Rutting Season and Dominance Hierarchies

The onset of the rutting season heralds a dramatic shift in the behavior of Marco Polo rams. Dominant males, usually those over six years old, engage in fierce battles for dominance within their flocks. These battles are not merely displays of strength but strategic maneuvers to establish hierarchical order and mating rights.

Marco Polo rams

The fighting style of Marco Polo rams is notable for its intensity and unique techniques. When vying for dominance, males stand side by side, spinning around before one charges forward. This behavior, coupled with rising on hind legs during clashes, is reminiscent of the fighting habits observed in goats rather than traditional lowland sheep.

The battles for dominance often result in physical injuries, with rams chipping their horns or breaking their noses in the heat of combat. These injuries, while costly, are a testament to the high stakes involved in securing mating opportunities and maintaining dominance within the herd.

Mating Rituals and Reproductive Strategies

Once dominance has been established, dominant rams select their ewes for mating. This selection process is crucial, as it determines the genetic makeup of future generations and contributes to the overall fitness of the herd. Males display a range of behaviors during this phase, including herding females and engaging in the Flehmen response to assess the estrus status of potential mates.

The Flehmen response, also known as “lip-curl”, involves raising the head with the mouth open and upper lip curled back. This behavior allows males to detect pheromones in the urine of ewes, indicating their receptivity to mating. After identifying a suitable mate, the ram pairs off with the ewe for copulation, often staying with the flock for a period afterward.


Hybridization, the interbreeding between different species or subspecies, is a phenomenon that can have significant implications for wildlife populations, including Marco Polo sheep. In recent years, concerns have arisen regarding potential hybridization events between Marco Polo sheep and other closely related species or subspecies within the genus Ovis.

The recent case involving Arthur “Jack” Schubarth and his illicit creation of “giant hybrid sheep” sheds light on the potential risks associated with hybridization in wildlife conservation. Schubarth’s activities, which involved illegally importing genetic material from endangered Marco Polo argali sheep to create hybrid species, raise significant ethical and ecological concerns.

MArco Polo sheep from Asian Mountain Outfitters

The Hybridization Process

Schubarth’s scheme involved a complex process of genetic manipulation and artificial breeding. By sending genetic material from Marco Polo argali sheep to a third-party lab for cloning, he generated cloned embryos, which were then implanted into female sheep on his ranch. This process ultimately resulted in the creation of a single pure genetic male Marco Polo argali, referred to as “Montana Mountain King” or “MMK.”
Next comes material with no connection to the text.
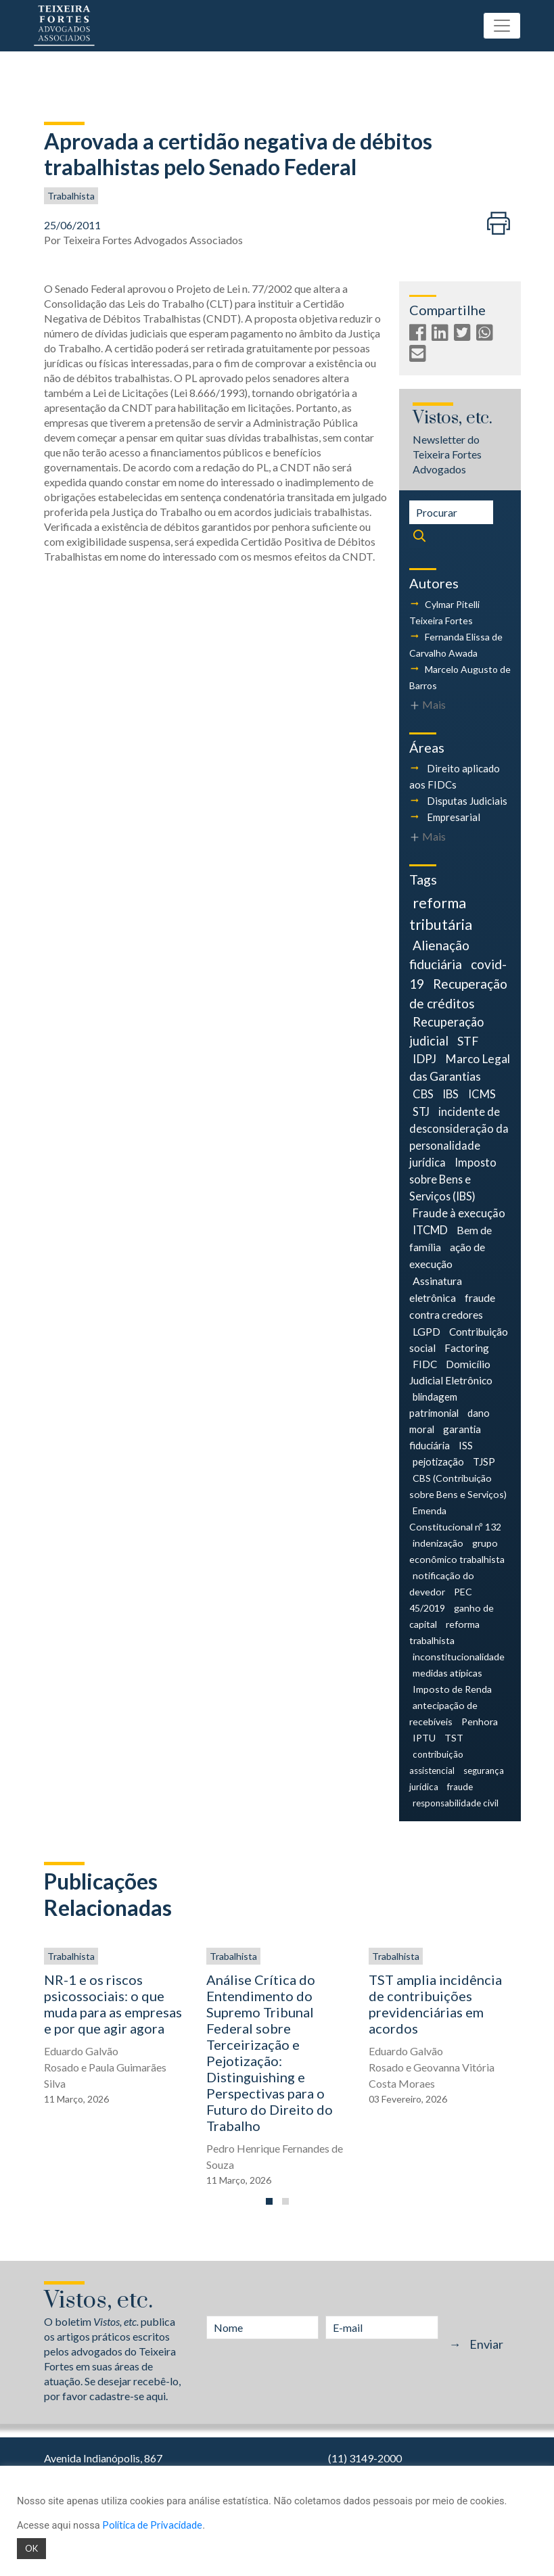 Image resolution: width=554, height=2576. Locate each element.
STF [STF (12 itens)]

Using MMK’s semen, Schubarth and his co-conspirators artificially impregnated female sheep, leading to the production of hybrid animals. The goal behind this manipulation was to create larger and more valuable species of sheep for sale to captive hunting facilities, primarily in Texas.

Ethical and Ecological Implications

The creation of hybrid species through such methods raises several ethical dilemmas. First and foremost is the violation of international and domestic laws protecting endangered species like the Marco Polo argali. These laws are in place to safeguard the genetic integrity and conservation status of vulnerable wildlife populations.

Furthermore, the introduction of hybrid species into natural ecosystems can have detrimental effects. Hybridization can lead to genetic dilution, reducing the purity of native species and compromising their ability to adapt to changing environmental conditions. It can also result in the spread of diseases and parasites, impacting both native and hybrid populations.